When I have mentioned how long I worked on this book, often I'm met with the suggestion that the next project will inevitably take less time to write, now that I know how to write a novel. But that's the problem: I don't know how to write novels, I've only learned how to write THE GARGOYLE. In writing a second novel, I'll have to figure it all out again --- and, unfortunately, I can't imagine it'll be any quicker.

But who knows? I might be pleasantly surprised, and maybe the next one will take a scant five years.

BRC: Discuss the symbolism of arrows, which figure prominently in the novel.

AD: Sometimes an arrow is just an arrow.

BRC: What about the importance of Marianne's tattoos? Why was she compelled to cover herself in such religious imagery?

AD: In the book, Marianne Engel's agent --- a woman named Jack Meredith --- talks about this very subject. She says: "... (Marianne had) gotten her first tattoo, one of those Latin sayings on her arm. When I asked why, she said that since she can't afford stone, she might as well use her body as a canvas. All those tattoos she's got, she got them when she couldn't carve for some reason."

Jack Meredith is generally a straight shooter, so I'll assume that her opinion has some merit. In regards to the question why Marianne chooses the images that she does.... Well, she seems to be very much preoccupied by the relationship of body and spirit, so to embed religious iconography into her very skin seems quite logical to me.

Ultimately, however, neither Jack Meredith nor I are fully qualified to explain Marianne's fascination with tattoos. Only Marianne knows for sure.

BRC: Is it important whether Marianne's story is true or not? Why did the narrator feel the need to share it?

AD: I'm sure it's important to her, and I'm sure the narrator shared the story because it was important to him.

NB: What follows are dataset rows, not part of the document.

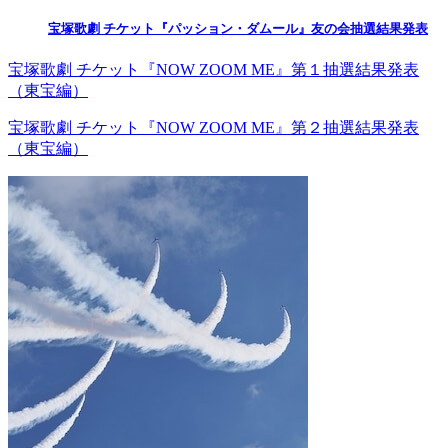
宝塚歌劇 チケット『パッション・ダムール』友の会抽選結果発表
宝塚歌劇 チケット『NOW ZOOM ME』第１抽選結果発表
（東宝編）
宝塚歌劇 チケット『NOW ZOOM ME』第２抽選結果発表
（東宝編）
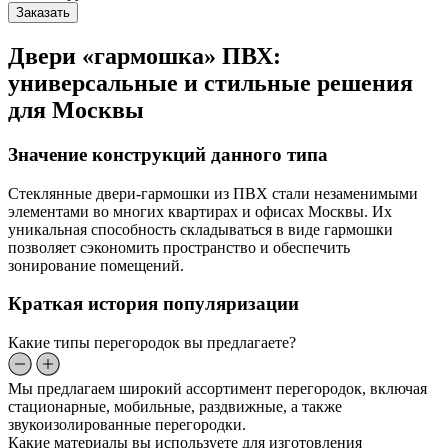
Заказать
Двери «гармошка» ПВХ:
универсальные и стильные решения
для Москвы
Значение конструкций данного типа
Стеклянные двери-гармошки из ПВХ стали незаменимыми
элементами во многих квартирах и офисах Москвы. Их
уникальная способность складываться в виде гармошки
позволяет сэкономить пространство и обеспечить
зонирование помещений.
Краткая история популяризации
Какие типы перегородок вы предлагаете?
Мы предлагаем широкий ассортимент перегородок, включая
стационарные, мобильные, раздвижные, а также
звукоизолированные перегородки.
Какие материалы вы используете для изготовления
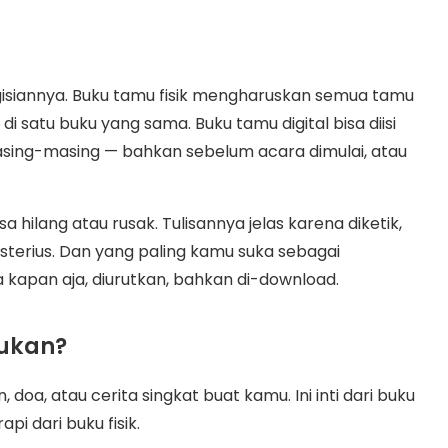
gisiannya. Buku tamu fisik mengharuskan semua tamu
di satu buku yang sama. Buku tamu digital bisa diisi
sing-masing — bahkan sebelum acara dimulai, atau
sa hilang atau rusak. Tulisannya jelas karena diketik,
sterius. Dan yang paling kamu suka sebagai
kapan aja, diurutkan, bahkan di-download.
kukan?
 doa, atau cerita singkat buat kamu. Ini inti dari buku
api dari buku fisik.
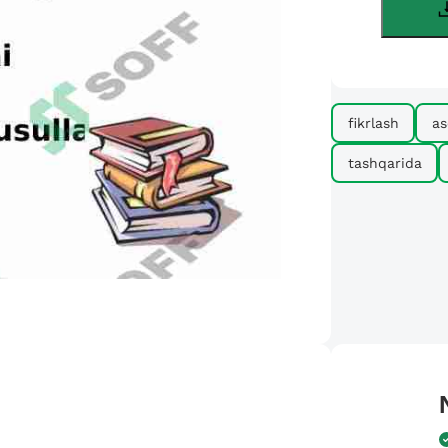
fikrlash
as
tashqarida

BRC: The cover of the book reads, "All things in a single book bound by love." What does that mean to you?

AD: It means that if you're going to steal, steal from the best.

O plentitude of grace, by which I could presume to fix my eyes upon eternal Light until my vision was spent on it!

In its depth I saw contained by love into a single volume bound, the pages scattered through the universe...

--- Dante, Paradiso, XXXIII, 82-87, A verse translation by Robert & Jean Hollander Doubleday © 2007, by Robert Hollander and Jean Hollander.

BRC: Are you surprised by all the attention the book is receiving? How has its publication changed your life?

AD: I'd be a good-for-nothing liar if I didn't confess that I'm surprised by the attention. Any writer hoping for publication probably has a dream scenario that s/he imagines, late at night when no one is around. When I imagined mine, it usually involved seeing my book on a shelf in a store. One book, on any shelf, in any store --- even if I had to print a copy and sneak it into the shop, and furtively leave it behind. But it seems now as though there will be more than one book on one shelf.

How has this changed my life? In the best possible of all ways: I have the great privilege of being able to write professionally, without needing another job.

BRC: What are you reading now?

AD: I'm reading about history, religion, medicine, mental health and, of course, love. In other words: same old, same old.

BRC: Are you at work on another book? If so, what can you share about it?

AD: I am at work on another book --- the research stages of it, at least. I have hundreds of pages of notes, which means, of course, that I have no idea what the novel will be about. This isn't bad, by the way: I'm looking forward to the grand surprise of discovering what I'm actually thinking these days.

I've written about five pages of prose for the next book, but I can guarantee that none of it will be used in the final version. Well, that's not entirely true: I'm seriously considering keeping the words "the" and "and."